PolicyRule v1 rbac.authorization.k8s.io

Field	Description
`apiGroups` string array	APIGroups is the name of the APIGroup that contains the resources. If multiple API groups are specified, any action requested against one of the enumerated resources in any API group will be allowed.
`nonResourceURLs` string array	NonResourceURLs is a set of partial urls that a user should have access to. *s are allowed, but only as the full, final step in the path Since non-resource URLs are not namespaced, this field is only applicable for ClusterRoles referenced from a ClusterRoleBinding. Rules can either apply to API resources (such as “pods” or “secrets”) or non-resource URL paths (such as “/api”), but not both.

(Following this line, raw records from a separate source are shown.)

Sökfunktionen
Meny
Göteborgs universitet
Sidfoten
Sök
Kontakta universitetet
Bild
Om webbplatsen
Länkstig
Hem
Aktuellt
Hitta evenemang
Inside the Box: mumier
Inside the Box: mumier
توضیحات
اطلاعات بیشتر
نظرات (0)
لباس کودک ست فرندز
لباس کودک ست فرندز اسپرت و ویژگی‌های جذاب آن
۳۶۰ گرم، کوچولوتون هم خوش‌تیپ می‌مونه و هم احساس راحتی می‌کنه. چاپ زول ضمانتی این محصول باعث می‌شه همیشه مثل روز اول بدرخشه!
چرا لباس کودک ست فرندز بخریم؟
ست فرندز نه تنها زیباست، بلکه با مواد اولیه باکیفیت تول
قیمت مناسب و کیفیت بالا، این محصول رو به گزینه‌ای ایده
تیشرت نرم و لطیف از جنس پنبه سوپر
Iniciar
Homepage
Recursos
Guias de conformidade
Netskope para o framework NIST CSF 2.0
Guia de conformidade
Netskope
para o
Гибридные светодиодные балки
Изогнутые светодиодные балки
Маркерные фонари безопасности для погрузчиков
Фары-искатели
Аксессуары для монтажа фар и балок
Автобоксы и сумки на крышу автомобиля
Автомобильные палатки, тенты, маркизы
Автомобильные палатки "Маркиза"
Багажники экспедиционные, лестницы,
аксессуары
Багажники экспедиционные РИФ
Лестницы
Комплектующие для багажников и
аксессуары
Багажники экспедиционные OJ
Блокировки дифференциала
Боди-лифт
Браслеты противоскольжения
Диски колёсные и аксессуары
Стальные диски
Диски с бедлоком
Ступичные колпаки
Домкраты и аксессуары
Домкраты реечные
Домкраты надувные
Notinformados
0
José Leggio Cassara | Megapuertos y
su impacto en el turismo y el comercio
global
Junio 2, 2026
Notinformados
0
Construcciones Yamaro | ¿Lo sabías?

`resourceNames` string array	ResourceNames is an optional white list of names that the rule applies to. An empty set means that everything is allowed.
`resources` string array	Resources is a list of resources this rule applies to. ResourceAll represents all resources.
`verbs` string array	Verbs is a list of Verbs that apply to ALL the ResourceKinds and AttributeRestrictions contained in this rule. VerbAll represents all kinds.